We will close this short travelogue with a chapter on last Saturday and an epilogue on last Sunday.

On the day of Frankie the guide’s birthday, we had a pancake breakfast at seven-thirty and left the cabin by the hot springs a little after eight o’clock. We veered from the scheduled destination of Laguna Verde by the Chilean border and opted instead for Laguna Negra on our way back to the town of Uyuni. Frankie advised against Laguna Verde because its surface had iced over, obscuring the green coloring it derives from high concentrations of lead, sulfur, and calcium carbonate. So we missed out on this sight as well as that of the Licancabur Volcano that rises 5,960 meters behind the lagoon and is said to have sheltered an Inca crypt at its summit. 

It took a while to get to Laguna Negra, and we stopped first in the Salvador Dalí Desert, whose landscape was indeed reminiscent of the surrealist painter’s visions, though he never stepped a foot in this namesake wilderness. Truly, many of the panoramas we beheld conjured up for me kindred works by Dalí or René Magritte and other contemporary artists like Roger Dean. I never thought that what was surreal could be real somewhere! It is, here in the wilderness of the department of Potosí, in Uyuni. 

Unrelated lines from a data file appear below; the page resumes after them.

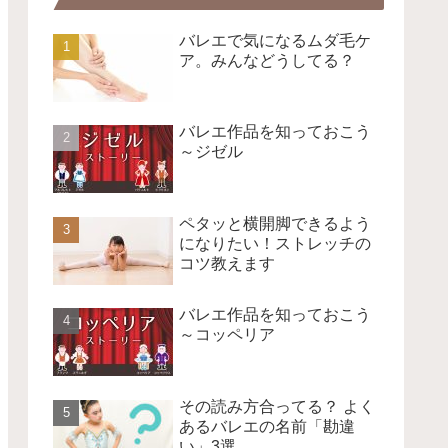
バレエで気になるムダ毛ケ
ア。みんなどうしてる？
バレエ作品を知っておこう
～ジゼル
ペタッと横開脚できるよう
になりたい！ストレッチの
コツ教えます
バレエ作品を知っておこう
～コッペリア
その読み方合ってる？ よく
あるバレエの名前「勘違
い」3選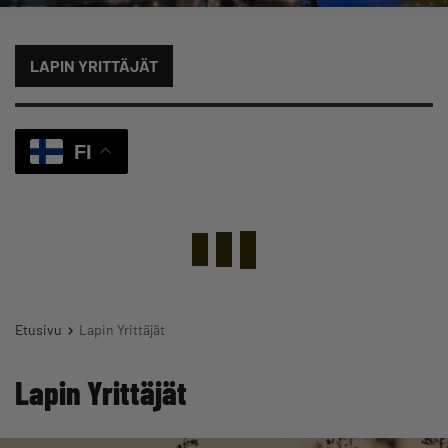
LAPIN YRITTÄJÄT
FI
Etusivu
Lapin Yrittäjät
Lapin Yrittäjät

When we reached the edge of Laguna Negra, we left the Toyota Land Cruiser and walked over semi-dry marsh, then hiked up some outcroppings to the cliffs overlooking the lagoon; in all, 20 minutes. Then we exulted in the gorgeous water, black in color for the earth at the bottom of the lagoon. As he did before, Frankie pointed out the dimensions of the lagoon, the altitude where we were, and the mineral deposits that could be seen as salts on the banks of the lagoon. After 15 minutes surveying all we could see from the heights, we descended to the ground and had one final group photo before the lagoon. (No trick shots this time.) Walking back toward the van, I told Barbara from Slovakia that as lovely as the lagoon was, it was disconcerting to me that there should be so little of it. Surely there was much less marsh and much more water in years past, even during the winter, which is the dry season in Bolivia. My fear is that if anthropocentric climate change continues unabated, lagoons like this will vanish for good, along with grand Lago Poopó and even invincible Lago Titicaca, leaving behind much more of the alien arid landscape that we had been marveling at from the privilege of fully hydrated bodies. 

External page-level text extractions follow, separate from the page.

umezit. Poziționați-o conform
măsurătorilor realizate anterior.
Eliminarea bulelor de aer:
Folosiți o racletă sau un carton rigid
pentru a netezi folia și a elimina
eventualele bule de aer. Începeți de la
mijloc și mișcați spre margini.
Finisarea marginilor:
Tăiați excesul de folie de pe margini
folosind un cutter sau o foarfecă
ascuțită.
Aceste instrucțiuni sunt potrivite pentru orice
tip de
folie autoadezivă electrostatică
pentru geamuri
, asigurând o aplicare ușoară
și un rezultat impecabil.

It was time to return to smooth paths. To the highways we turned and rambled on for the next few hours with the aim of reaching Uyuni by 5 o’clock in the afternoon. We made a final rest stop mid-afternoon in the mining village of San Cristobal, made relatively prosperous by silver, I believe. In another hour and a half we were back in the town of Uyuni and had disembarked in front of the travel agency. We had already given Frankie a birthday serenade on the cliffs overlooking Laguna Negra. Now each of us gave him a tip in gratitude for getting us there and back again safely, for feeding us, as well as for being companionable and affable with his group. 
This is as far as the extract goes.